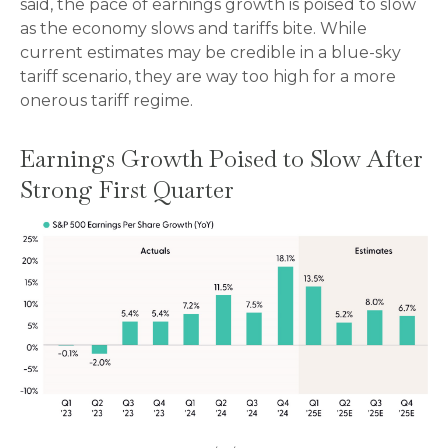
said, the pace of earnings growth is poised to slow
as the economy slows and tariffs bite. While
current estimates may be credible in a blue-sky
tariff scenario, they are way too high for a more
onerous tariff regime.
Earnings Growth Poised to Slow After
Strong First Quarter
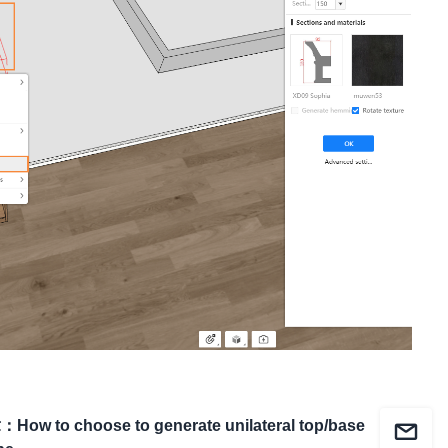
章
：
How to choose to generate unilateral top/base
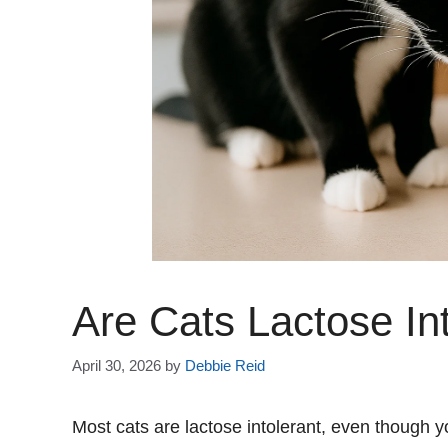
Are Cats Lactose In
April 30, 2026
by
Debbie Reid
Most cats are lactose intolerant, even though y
==
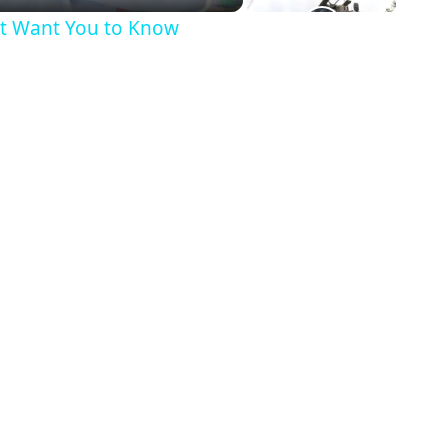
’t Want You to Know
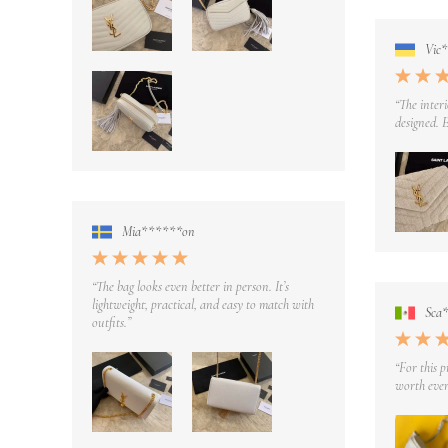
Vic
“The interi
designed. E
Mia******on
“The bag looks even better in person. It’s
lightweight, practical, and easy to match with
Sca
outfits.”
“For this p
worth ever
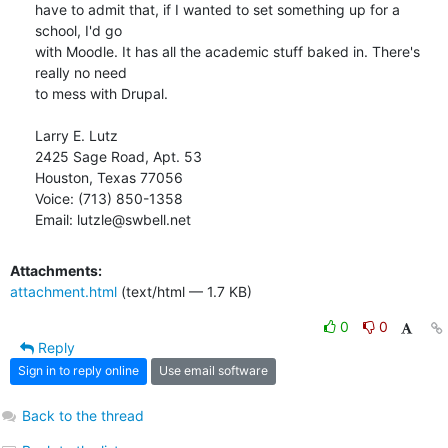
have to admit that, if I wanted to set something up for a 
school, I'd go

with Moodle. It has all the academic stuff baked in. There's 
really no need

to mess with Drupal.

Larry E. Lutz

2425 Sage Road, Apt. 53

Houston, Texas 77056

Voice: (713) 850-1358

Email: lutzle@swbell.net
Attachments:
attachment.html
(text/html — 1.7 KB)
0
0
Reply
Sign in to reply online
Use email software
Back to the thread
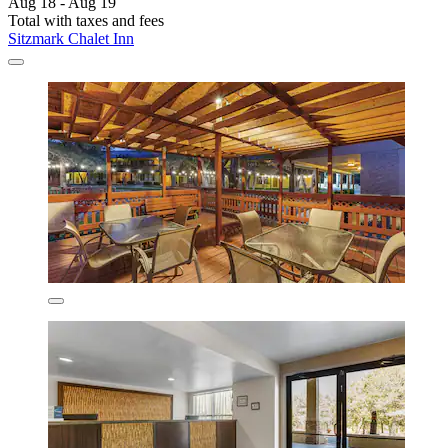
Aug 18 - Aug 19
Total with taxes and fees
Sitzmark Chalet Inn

■ PROBLEM DESCRIPTION
Only the lines of the listing above from the one with "lightweight, practical, and" through the one with "Sitzmark Chalet Inn" should be output, exactly, with both ends kept and pictures left out.

■ SOLUTION
lightweight, practical, and easy to match with
Sca
outfits.”
“For this p
worth ever
have to admit that, if I wanted to set something up for a 
school, I'd go

with Moodle. It has all the academic stuff baked in. There's 
really no need

to mess with Drupal.

Larry E. Lutz

2425 Sage Road, Apt. 53

Houston, Texas 77056

Voice: (713) 850-1358

Email: lutzle@swbell.net
Attachments:
attachment.html
(text/html — 1.7 KB)
0
0
Reply
Sign in to reply online
Use email software
Back to the thread
Aug 18 - Aug 19
Total with taxes and fees
Sitzmark Chalet Inn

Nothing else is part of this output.